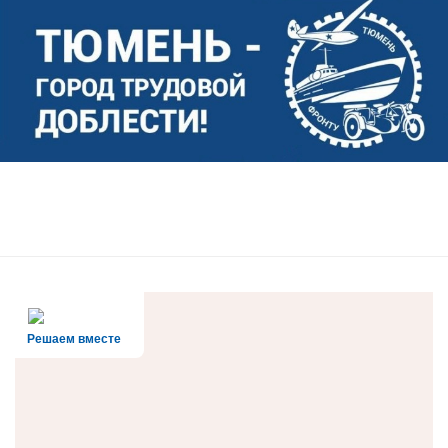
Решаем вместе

==

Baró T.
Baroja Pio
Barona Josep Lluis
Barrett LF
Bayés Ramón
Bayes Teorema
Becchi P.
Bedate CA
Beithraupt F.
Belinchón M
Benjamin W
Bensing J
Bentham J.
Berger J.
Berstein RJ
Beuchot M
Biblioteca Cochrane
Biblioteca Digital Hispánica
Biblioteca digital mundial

* Problem: Find the word "Biblioteca" in the data and show each line that holds it.

* Answer section:
Biblioteca Cochrane
Biblioteca Digital Hispánica
Biblioteca digital mundial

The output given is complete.